- What you should do: Leaving the images out, output each entry below exactly.

◇ ◇ ◇

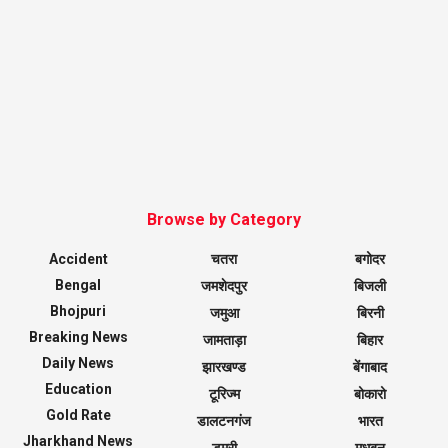
Browse by Category
Accident
चतरा
बगोदर
Bengal
जमशेदपुर
बिजली
Bhojpuri
जमुआ
बिरनी
Breaking News
जामताड़ा
बिहार
Daily News
झारखण्ड
बेंगाबाद
Education
टूरिज्म
बोकारो
Gold Rate
डालटनगंज
भारत
Jharkhand News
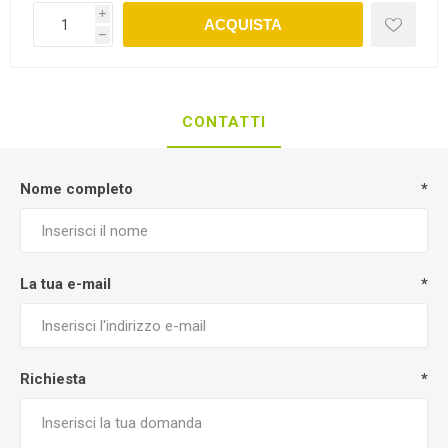
i
ACQUISTA
h
CONTATTI
Nome completo
*
La tua e-mail
*
Richiesta
*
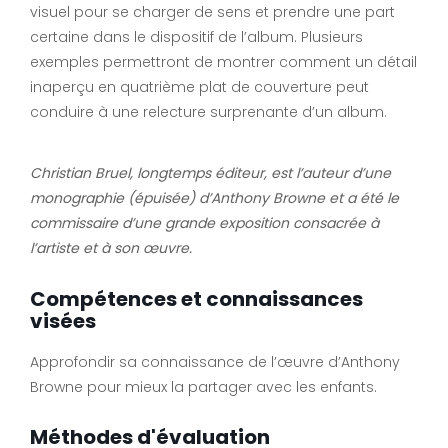
visuel pour se charger de sens et prendre une part
certaine dans le dispositif de l’album. Plusieurs
exemples permettront de montrer comment un détail
inaperçu en quatrième plat de couverture peut
conduire à une relecture surprenante d’un album.
Christian Bruel, longtemps éditeur, est l’auteur d’une
monographie (épuisée) d’Anthony Browne et a été le
commissaire d’une grande exposition consacrée à
l’artiste et à son œuvre.
Compétences et connaissances
visées
Approfondir sa connaissance de l’œuvre d’Anthony
Browne pour mieux la partager avec les enfants.
Méthodes d'évaluation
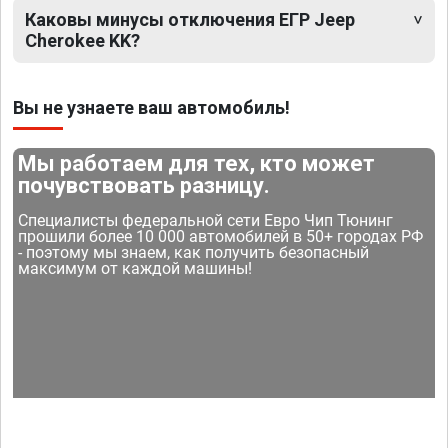
Каковы минусы отключения ЕГР Jeep
Cherokee KK?
Вы не узнаете ваш автомобиль!
Мы работаем для тех, кто может
почувствовать разницу.
Специалисты федеральной сети Евро Чип Тюнинг
прошили более 10 000 автомобилей в 50+ городах РФ
- поэтому мы знаем, как получить безопасный
максимум от каждой машины!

◇ ◇ ◇

- Result of this exercise:
Browse by Category
Accident
चतरा
बगोदर
Bengal
जमशेदपुर
बिजली
Bhojpuri
जमुआ
बिरनी
Breaking News
जामताड़ा
बिहार
Daily News
झारखण्ड
बेंगाबाद
Education
टूरिज्म
बोकारो
Gold Rate
डालटनगंज
भारत
Jharkhand News
i
ACQUISTA
h
CONTATTI
Nome completo
*
La tua e-mail
*
Richiesta
*
visuel pour se charger de sens et prendre une part
certaine dans le dispositif de l’album. Plusieurs
exemples permettront de montrer comment un détail
inaperçu en quatrième plat de couverture peut
conduire à une relecture surprenante d’un album.
Christian Bruel, longtemps éditeur, est l’auteur d’une
monographie (épuisée) d’Anthony Browne et a été le
commissaire d’une grande exposition consacrée à
l’artiste et à son œuvre.
Compétences et connaissances
visées
Approfondir sa connaissance de l’œuvre d’Anthony
Browne pour mieux la partager avec les enfants.
Méthodes d'évaluation
Каковы минусы отключения ЕГР Jeep
Cherokee KK?
Вы не узнаете ваш автомобиль!
Мы работаем для тех, кто может
почувствовать разницу.
Специалисты федеральной сети Евро Чип Тюнинг
прошили более 10 000 автомобилей в 50+ городах РФ
- поэтому мы знаем, как получить безопасный
максимум от каждой машины!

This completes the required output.